Também guardar um tempo para fazer uma coisa de que gosta, algo que dê prazer, dentro do possível. Cuidar das questões básicas de manutenção da saúde física ajuda na manutenção da saúde mental. Rotina, exercícios, alimentação: garantindo isso, você já sai lá da frente! 

 

Z.: Eu tenho ouvido de algumas pessoas que comentam que, de repente, tiveram que assumir todo o trabalho doméstico, além das atividades que normalmente fazem, o home office, e daí querem deixar tudo impecável. Há quem pense que, por ter de ficar em casa, está obrigado a isso. Por esse motivo, perguntei das pequenas metas.

 

M.C.: Se você coloca uma rotina com os tempos, priorizando o que é mais importante para você, vai ter aquele tempo para a tarefa que precisa fazer. Então, se a tarefa é arrumar armário, você terá aquele horário estipulado para isso. Se você definiu meia hora para essa atividade, qual é o armário que vai arrumar naquele dia? Quando as coisas são organizadas em uma rotina, ajuda, porque a gente acaba tendo que priorizar. Sempre na vida a gente tem que priorizar, mas agora, talvez, isso fique mais evidente. Então, na hora em que você se organizar em uma rotina, você tem um tempo determinado para aquilo. Como eu quero aproveitar o meu tempo hoje? Amanhã tem de novo, tem um outro tempo que eu posso separar para isso, mas hoje eu vou ter que escolher o que eu farei hoje. De novo, cada um dentro dos seus desafio.
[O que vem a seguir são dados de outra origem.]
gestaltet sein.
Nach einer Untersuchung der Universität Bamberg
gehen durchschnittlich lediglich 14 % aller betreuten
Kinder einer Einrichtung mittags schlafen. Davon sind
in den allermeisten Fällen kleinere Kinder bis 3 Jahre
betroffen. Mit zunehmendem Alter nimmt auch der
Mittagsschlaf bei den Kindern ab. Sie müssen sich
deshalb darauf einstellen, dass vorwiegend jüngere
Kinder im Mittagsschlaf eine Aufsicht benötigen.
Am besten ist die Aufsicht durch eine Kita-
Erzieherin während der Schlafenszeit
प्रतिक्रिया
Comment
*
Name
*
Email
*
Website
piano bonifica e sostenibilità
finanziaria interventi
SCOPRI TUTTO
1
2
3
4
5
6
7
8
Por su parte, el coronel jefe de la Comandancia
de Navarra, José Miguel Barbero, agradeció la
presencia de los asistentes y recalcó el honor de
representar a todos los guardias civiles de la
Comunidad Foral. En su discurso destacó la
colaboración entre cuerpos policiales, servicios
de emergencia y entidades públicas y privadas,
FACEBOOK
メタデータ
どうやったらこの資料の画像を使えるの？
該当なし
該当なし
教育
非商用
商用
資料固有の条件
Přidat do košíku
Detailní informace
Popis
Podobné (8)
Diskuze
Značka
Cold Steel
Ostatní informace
Pode parecer que as coisas não têm limite por estarmos em casa, mas ele precisa existir. Se não tiver esse cuidado de estabelecer o limite, posso ficar trabalhando até mais tarde, posso ficar arrumando a casa inteira, ficar limpando, e aí gera aquela sensação de frustração. 

 

Z.: Sem dúvida! Às 21 horas você ainda está lavando louça, está trabalhando, não para nunca. 

 

M.C.: Então o planejamento entre o que eu quero e a ação, dentro do que é possível, precisa estar mais aproximado. A gente está em um momento da pandemia em que as pessoas estão percebendo que não deu para fazer tudo o que elas queriam. É importante se apropriar disso, de que eu me perdi, hiper dimensionei, para não ficar todo dia com a sensação de frustração. Essa sensação de frustração de hoje tem que me servir para me planejar melhor amanhã.

 

Marina H. Chalom é psicóloga formada pela USP, mestre pela USP em Psicologia da Aprendizagem e do Desenvolvimento Humano, especialista em Psicologia Clínica, professora da Universidade Paulista e atua em clínica particular há 25 anos.